───── Data for review
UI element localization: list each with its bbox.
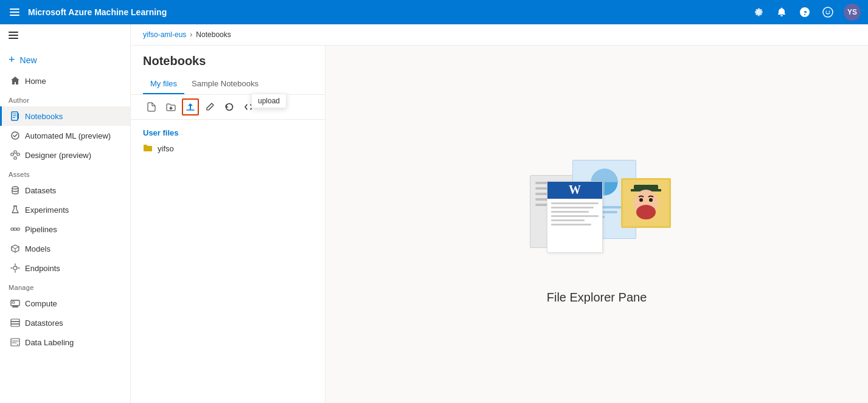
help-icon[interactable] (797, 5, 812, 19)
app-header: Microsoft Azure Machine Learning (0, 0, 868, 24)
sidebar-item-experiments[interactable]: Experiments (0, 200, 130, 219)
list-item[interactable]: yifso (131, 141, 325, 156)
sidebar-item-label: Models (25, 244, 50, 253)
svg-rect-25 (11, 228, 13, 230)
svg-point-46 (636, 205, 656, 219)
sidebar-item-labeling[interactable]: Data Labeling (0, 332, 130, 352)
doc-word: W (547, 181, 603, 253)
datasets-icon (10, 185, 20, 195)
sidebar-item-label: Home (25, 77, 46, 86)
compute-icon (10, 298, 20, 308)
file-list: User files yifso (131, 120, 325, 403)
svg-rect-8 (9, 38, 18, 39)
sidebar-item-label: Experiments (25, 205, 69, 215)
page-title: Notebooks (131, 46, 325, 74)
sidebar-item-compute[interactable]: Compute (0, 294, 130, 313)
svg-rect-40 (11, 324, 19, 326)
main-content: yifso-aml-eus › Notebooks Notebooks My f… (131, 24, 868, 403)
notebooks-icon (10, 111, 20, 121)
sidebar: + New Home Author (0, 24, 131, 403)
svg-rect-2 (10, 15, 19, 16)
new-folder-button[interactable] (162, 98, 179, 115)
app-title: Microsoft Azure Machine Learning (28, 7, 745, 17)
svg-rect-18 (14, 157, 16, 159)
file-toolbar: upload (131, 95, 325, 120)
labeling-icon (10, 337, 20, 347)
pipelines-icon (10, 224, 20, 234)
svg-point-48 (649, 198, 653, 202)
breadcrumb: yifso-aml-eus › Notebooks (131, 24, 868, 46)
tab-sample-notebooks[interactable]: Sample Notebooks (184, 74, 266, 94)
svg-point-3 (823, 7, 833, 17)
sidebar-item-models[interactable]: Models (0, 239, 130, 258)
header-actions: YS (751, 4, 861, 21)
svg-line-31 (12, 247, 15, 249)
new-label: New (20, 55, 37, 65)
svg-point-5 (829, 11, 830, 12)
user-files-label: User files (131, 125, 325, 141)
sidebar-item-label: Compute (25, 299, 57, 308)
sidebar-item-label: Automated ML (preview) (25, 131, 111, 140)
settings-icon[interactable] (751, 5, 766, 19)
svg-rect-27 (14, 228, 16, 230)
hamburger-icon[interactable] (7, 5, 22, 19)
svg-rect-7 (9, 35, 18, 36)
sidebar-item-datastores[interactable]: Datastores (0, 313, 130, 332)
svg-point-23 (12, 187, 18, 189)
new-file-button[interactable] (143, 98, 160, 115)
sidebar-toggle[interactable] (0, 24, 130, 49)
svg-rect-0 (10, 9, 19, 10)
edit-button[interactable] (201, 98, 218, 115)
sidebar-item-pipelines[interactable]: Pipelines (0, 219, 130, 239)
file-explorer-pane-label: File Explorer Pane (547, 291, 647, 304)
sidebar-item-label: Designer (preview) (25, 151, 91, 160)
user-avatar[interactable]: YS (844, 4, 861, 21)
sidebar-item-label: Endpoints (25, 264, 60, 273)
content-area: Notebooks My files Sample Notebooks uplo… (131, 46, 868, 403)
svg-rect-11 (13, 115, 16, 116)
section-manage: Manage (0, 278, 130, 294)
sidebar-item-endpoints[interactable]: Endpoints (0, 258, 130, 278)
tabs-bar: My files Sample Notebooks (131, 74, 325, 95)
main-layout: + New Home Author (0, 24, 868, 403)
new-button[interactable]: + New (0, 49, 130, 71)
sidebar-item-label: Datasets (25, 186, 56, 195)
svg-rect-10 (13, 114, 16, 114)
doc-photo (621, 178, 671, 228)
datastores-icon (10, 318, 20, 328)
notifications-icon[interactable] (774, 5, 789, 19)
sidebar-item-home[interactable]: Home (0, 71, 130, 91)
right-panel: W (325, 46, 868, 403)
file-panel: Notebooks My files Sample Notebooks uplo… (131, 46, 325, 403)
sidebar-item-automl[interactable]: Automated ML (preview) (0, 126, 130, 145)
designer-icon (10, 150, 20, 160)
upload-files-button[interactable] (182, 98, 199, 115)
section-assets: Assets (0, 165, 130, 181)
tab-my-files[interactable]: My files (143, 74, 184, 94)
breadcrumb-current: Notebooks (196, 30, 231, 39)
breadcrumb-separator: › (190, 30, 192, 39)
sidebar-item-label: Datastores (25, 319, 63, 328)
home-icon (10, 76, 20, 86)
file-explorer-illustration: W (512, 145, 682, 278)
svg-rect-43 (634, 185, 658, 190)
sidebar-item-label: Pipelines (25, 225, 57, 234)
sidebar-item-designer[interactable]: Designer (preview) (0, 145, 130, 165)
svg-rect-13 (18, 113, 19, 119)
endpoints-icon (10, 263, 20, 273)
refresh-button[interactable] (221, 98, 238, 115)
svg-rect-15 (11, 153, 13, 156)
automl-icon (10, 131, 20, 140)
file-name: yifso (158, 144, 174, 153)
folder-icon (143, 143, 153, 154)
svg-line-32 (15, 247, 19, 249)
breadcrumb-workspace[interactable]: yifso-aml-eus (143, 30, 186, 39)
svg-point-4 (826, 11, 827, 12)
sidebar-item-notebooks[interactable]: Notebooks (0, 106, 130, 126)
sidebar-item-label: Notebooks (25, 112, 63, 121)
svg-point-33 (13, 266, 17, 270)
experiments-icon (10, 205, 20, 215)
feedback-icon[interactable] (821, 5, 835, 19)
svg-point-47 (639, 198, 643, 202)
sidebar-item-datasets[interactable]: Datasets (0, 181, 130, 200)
──────────
Pick every line of the data that includes the string "breadcrumb".

Response for this exercise:
breadcrumb: yifso-aml-eus › Notebooks (131, 24, 868, 46)
breadcrumb-current: Notebooks (196, 30, 231, 39)
breadcrumb-separator: › (190, 30, 192, 39)
breadcrumb-workspace[interactable]: yifso-aml-eus (143, 30, 186, 39)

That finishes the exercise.